§ **Task requirements**: Pull out every line in the data that has the string "фаза" in it.

═════ The input

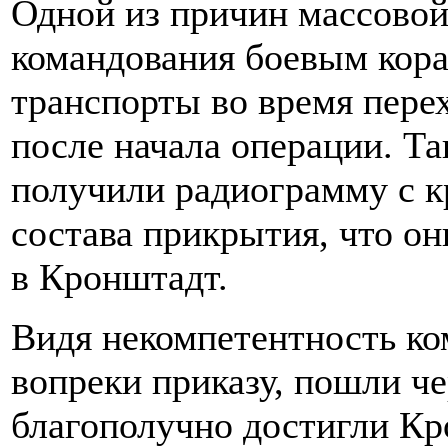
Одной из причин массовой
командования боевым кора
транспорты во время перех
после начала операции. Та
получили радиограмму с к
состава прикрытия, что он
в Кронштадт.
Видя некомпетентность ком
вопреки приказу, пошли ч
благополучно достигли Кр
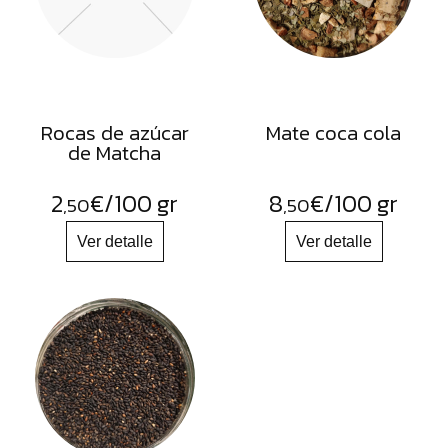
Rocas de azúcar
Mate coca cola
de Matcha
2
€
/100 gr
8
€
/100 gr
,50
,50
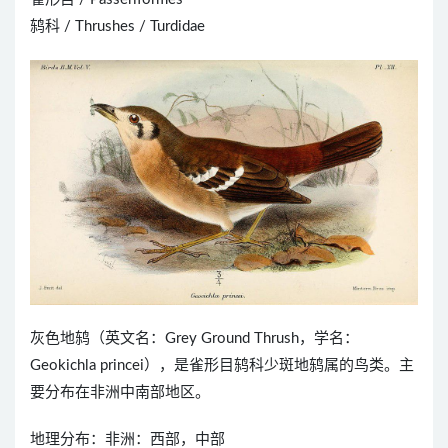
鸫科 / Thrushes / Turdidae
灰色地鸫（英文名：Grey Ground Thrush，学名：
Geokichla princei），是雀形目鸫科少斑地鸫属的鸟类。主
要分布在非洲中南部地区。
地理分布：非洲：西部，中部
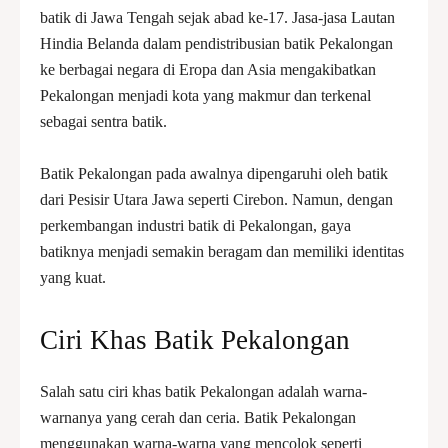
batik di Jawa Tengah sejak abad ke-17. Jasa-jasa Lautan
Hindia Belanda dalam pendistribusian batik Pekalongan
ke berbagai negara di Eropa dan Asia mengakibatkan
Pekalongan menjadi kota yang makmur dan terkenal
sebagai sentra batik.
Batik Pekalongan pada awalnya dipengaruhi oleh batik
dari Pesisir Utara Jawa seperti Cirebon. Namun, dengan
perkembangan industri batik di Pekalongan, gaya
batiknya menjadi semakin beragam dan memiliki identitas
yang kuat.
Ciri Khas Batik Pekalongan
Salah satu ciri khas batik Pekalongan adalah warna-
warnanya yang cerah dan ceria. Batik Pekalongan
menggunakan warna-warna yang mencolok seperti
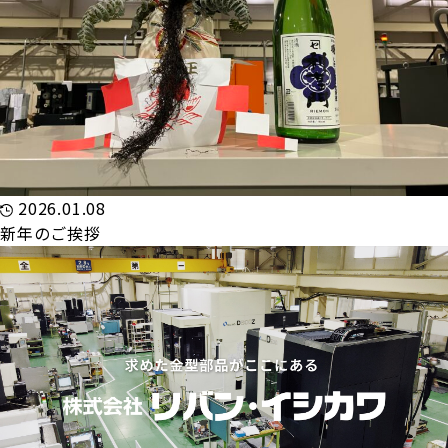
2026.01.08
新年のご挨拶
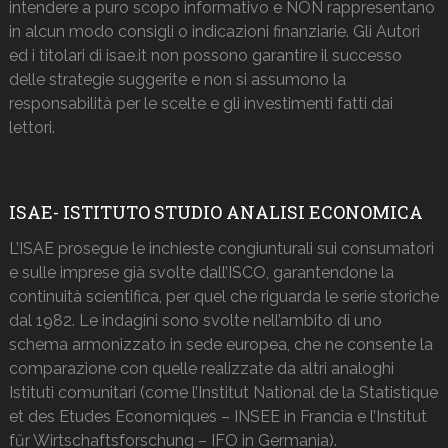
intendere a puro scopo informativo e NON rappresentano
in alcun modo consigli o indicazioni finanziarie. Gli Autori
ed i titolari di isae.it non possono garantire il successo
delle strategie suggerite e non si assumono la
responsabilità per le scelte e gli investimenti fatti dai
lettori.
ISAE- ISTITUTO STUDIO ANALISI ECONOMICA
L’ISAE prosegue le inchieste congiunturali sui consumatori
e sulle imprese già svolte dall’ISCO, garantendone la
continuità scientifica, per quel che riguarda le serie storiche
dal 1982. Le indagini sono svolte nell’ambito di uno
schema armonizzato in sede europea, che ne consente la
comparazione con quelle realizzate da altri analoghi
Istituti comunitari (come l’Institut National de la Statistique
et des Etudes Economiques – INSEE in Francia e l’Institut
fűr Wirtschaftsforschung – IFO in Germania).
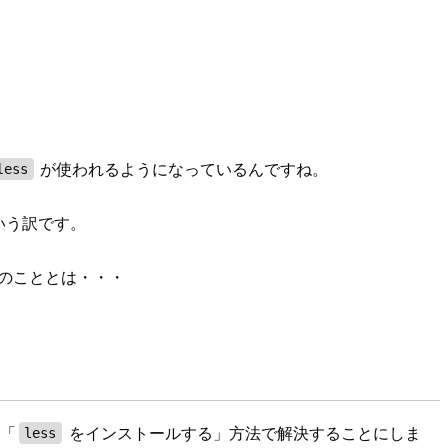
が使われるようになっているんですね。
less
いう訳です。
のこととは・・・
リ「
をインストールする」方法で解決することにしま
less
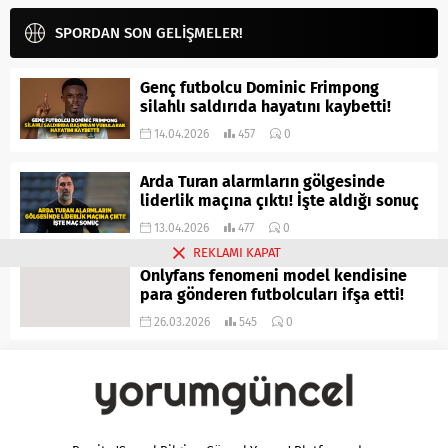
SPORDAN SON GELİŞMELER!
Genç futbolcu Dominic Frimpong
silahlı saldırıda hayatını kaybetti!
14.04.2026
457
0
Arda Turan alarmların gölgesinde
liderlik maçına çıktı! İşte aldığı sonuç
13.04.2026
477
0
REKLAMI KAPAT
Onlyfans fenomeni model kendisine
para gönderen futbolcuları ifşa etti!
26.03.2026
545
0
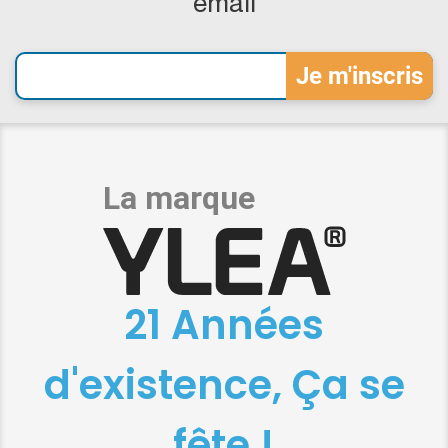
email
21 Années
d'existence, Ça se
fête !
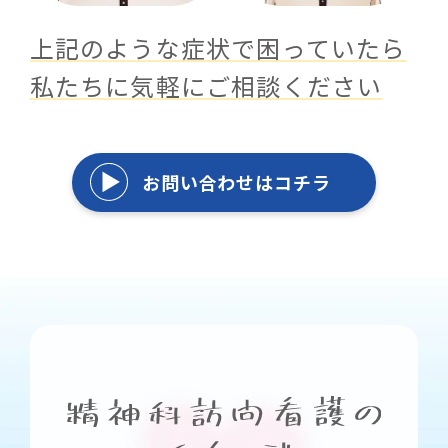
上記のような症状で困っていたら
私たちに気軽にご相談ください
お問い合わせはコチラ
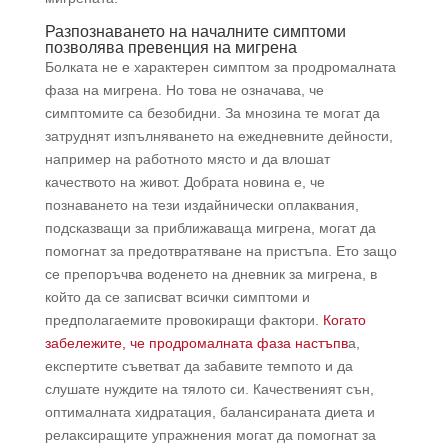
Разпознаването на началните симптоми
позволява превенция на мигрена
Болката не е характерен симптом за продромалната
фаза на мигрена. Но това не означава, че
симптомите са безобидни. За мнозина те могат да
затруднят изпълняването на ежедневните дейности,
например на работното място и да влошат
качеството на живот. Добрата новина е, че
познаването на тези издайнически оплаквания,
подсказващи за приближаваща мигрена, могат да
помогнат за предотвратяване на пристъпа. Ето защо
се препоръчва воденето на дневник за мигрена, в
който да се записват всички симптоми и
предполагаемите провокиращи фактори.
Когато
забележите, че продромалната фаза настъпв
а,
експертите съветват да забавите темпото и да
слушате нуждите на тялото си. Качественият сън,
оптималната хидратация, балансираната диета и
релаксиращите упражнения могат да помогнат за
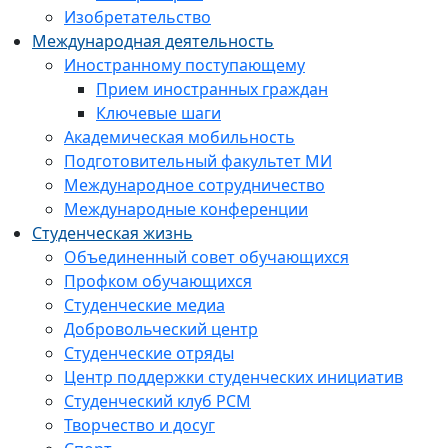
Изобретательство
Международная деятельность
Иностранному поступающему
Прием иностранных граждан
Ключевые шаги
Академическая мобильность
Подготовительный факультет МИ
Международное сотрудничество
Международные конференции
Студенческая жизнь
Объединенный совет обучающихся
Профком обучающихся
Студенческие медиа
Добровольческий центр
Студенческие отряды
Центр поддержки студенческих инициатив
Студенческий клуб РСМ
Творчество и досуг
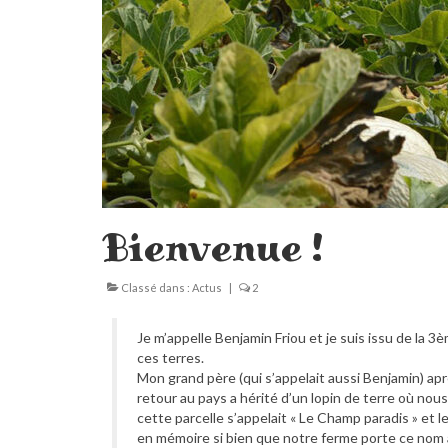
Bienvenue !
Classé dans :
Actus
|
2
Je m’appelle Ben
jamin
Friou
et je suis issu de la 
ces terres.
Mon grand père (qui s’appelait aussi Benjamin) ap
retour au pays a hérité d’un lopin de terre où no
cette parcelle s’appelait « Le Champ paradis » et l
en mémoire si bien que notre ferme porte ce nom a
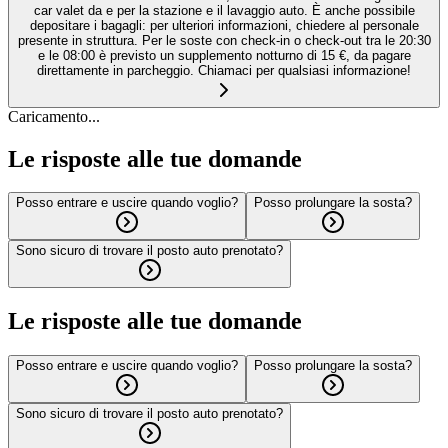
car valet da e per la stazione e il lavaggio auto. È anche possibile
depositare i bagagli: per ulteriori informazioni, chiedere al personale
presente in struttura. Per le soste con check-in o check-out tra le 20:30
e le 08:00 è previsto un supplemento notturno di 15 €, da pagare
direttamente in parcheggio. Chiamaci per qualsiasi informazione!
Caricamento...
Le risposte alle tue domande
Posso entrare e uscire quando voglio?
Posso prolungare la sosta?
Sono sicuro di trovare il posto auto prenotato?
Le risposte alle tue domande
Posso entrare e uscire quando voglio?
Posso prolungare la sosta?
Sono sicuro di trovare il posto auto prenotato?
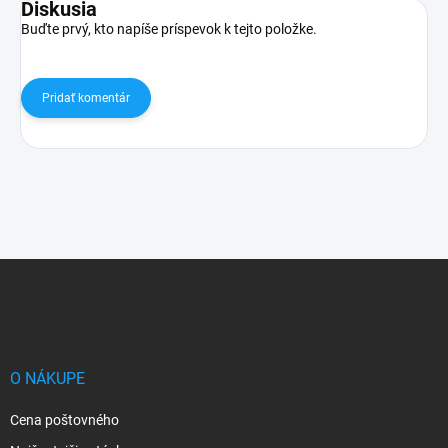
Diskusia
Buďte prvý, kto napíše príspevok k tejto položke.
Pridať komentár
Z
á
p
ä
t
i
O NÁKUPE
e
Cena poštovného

══════════

§ **Output**:
фаза на мигрена. Но това не означава, че
забележите, че продромалната фаза настъпв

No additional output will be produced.